COMMUNITY VOICES: Former Westwood Mayor on Leadership

To the editor:

The annual exercise in democracy, where we choose leaders to manage our communities, is fast approaching. Hopeful leaders will offer standard rhetoric in line with residents’ perspective views: hold the line on taxes, improve infrastructure, or maybe be more friendly to seniors and families.

Westwood’s mayor is seeking an opportunity to rise in the political food chain, enabling the community to find a new leader. The question is whether that “leader” will be another noun—or a verb?

Election rhetoric is rarely specific. Mostly feel good proposals, usually attached to glad handing personable individuals. Unfortunately leadership pitches without basic skillsets usually gets you seat-warming leaders. Individuals who’ll eventually answer problems by offering fallback rhetoric, we’re laypeople and rely on our professionals.

Management leadership by its proposition suggests creativity and change. It seeks to improve value. Municipal operations require active review to be effective, otherwise an organization  drifts inefficiently. That’s been the story of Westwood these past 12 years, by almost any measure.

When absentee leadership is encountered, the negative impact can be easily overlooked, often hidden with incidental distractions. 

In Westwood’s case it shows in the growth of its base per capita tax cost, exceeding that of surrounding communities. (Emerson $1,252, Hillsdale $952, River Vale $1,169, Washington Township $1,042, and Westwood $1,379. This excludes school and county taxes.) Its growth was slowed only by the council, once the mayor settled into simply playing mayor.

Westwood’s budget grew, exceeding the consumer price index of the tri-state area by 11%. Its budget has exceeded the cumulative 2% state cap by 10%, and inflation by 8%. Its debt service budget line has grown by $1 million. Its sanitary and storm water sewer infrastructure has been ignored. And the list of oversights is barely scratched.
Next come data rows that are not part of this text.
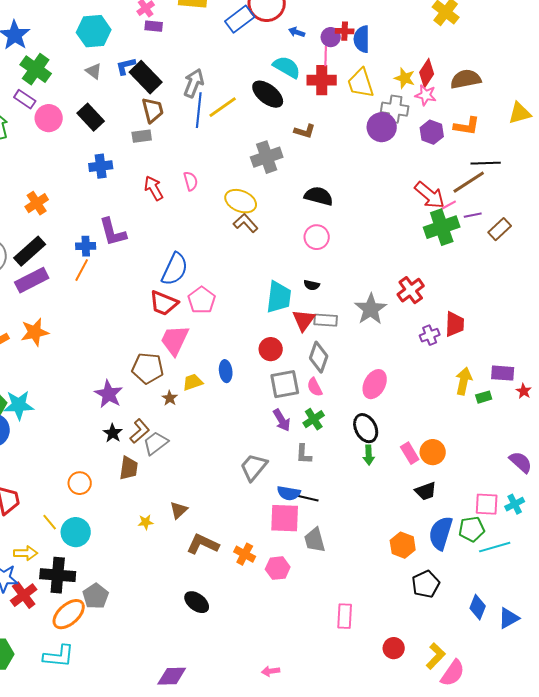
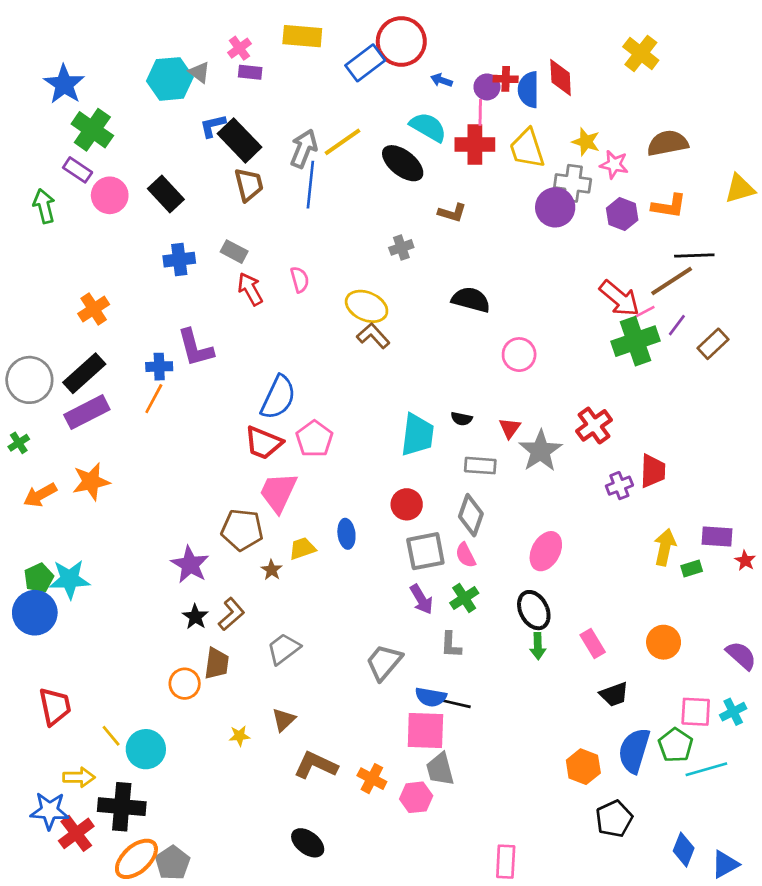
gray triangle: (94, 71) -> (199, 72), moved
red diamond: (427, 73) -> (561, 78), moved, turned -36
yellow line: (223, 107) -> (342, 142), moved
gray rectangle: (142, 136) -> (234, 252), moved, turned 36
gray cross: (267, 157) -> (401, 247), size x0.6
purple line: (473, 215) -> (677, 325), turned -42
pink circle: (317, 237) -> (519, 355), moved
red triangle: (304, 320) -> (510, 428), moved, size x0.7
gray trapezoid: (156, 443) -> (284, 649), moved
orange circle: (433, 452) -> (664, 642), moved
orange circle: (80, 483) -> (185, 684), moved
green pentagon: (472, 529) -> (676, 745), turned -30
gray trapezoid: (315, 540) -> (440, 769), moved
gray pentagon: (96, 596) -> (173, 863), moved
Over the next eight weeks, as voters listen to candidates seeking their votes, maybe ask them what they hope to accomplish. Then ask how. If they say “by asking questions,” recognize sitting in a seat asking questions when you don’t bring appropriate experiences to affirm an answer is like hiring a gymnast to engage a lab technician to fix your sewer line. Elections do have consequences.